Alguns acreditam que ela seja um voluntarismo do prefeito, algo pensado apenas para alimentar sua vaidade, pois com uma obra dessa envergadura seu nome ficaria ainda mais forte na história da cidade. Para esses críticos, mesmo que ela fosse importante em um futuro próximo, haveria outras prioridades nesse momento, como, por exemplo, o financiamento da saúde, uma vez que a Santa Casa está para lá de quebrada, mesmo com a ajuda do Estado.

Além disso, continuam os críticos, a Prefeitura deveria fomentar o transporte coletivo, não o privado. Ao insistir em obras como essas, estaria enveredando por um caminho perigoso, incentivando o aumento do número de automóveis e, consequentemente, contribuindo para mais poluição, mais estresse e mais violência no trânsito.

Os que aplaudem a iniciativa, no entanto, defendem a visão de futuro de nossa autoridade maior. Para eles, é preciso antecipar-se aos problemas. Se nada for feito agora, com certeza as conseqüências serão piores em um futuro próximo. O trânsito irá engarrafar de vez e haverá pontos de gargalo intransponíveis, gerando muito mais acidentes e bem mais violência.

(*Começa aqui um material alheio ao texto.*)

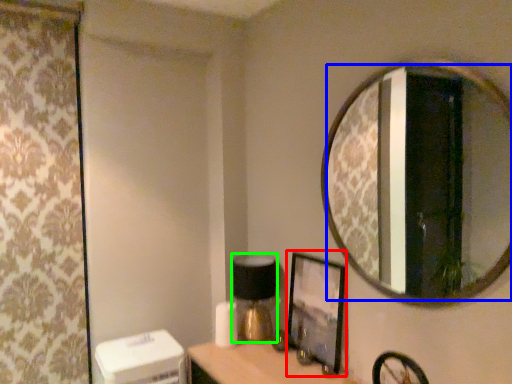 Question: Which object is positioned closest to picture frame (highlighted by a red box)? Select from mirror (highlighted by a blue box) and table lamp (highlighted by a green box).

Nesse embate, que ainda promete muita discussão, ambos os lados têm lá suas razões. Para comparar, podemos nos lembrar de duas obras polêmicas do não menos polêmico Paulo Maluf, o Minhocão e a Rodovia dos Bandeirantes. Nessa última, o futuro mostrou o acerto de Maluf. A despeito das críticas que sofreu na época, se não fosse a Bandeirantes, a Anhanguera estaria completamente intransitável, e isso já há muito tempo. No entanto, em relação à primeira, o futuro já não cooperou tanto. Suas conseqüências sociais e arquitetônicas foram péssimas. Deteriorou a paisagem urbana, desvalorizou imóveis e passou a servir de abrigo para bandidos, mendigos e desocupados, fazendo com que já se pense, nos dias de hoje, em sua demolição.

Mas é assim mesmo. Não podemos prever o futuro. Podemos, apenas, presumi-lo. Com determinação, podemos até tentar ‘inventá-lo’, como parece o caso de nosso prefeito. Mas, infelizmente, seremos sempre reféns da história.

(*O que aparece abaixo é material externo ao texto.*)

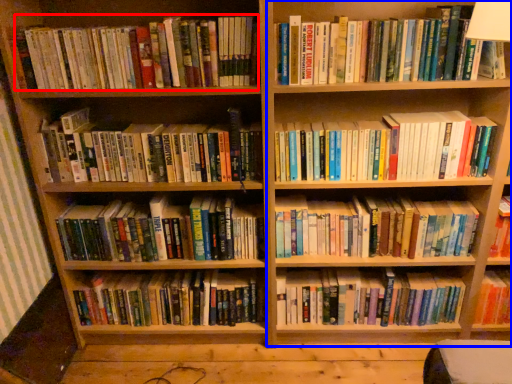 Question: Among these objects, which one is nearest to the camera, book (highlighted by a red box) or bookshelf (highlighted by a blue box)?

Choices:
 (A) book
 (B) bookshelf

Answer: (B)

É certo que a Prefeitura deve intervir na infraestrutura urbana. Como é certo, também, que deve investir na saúde de sua população. Porém, nesse caso específico, é bom lembrarmos que os francanos continuarão comprando seus carros, a despeito de viadutos ou de um transporte público de mais qualidade, o que complicará cada vez mais o trânsito da cidade. Além disso, 9 milhões para a Santa Casa apenas tapariam os buracos, não resolveriam o problema.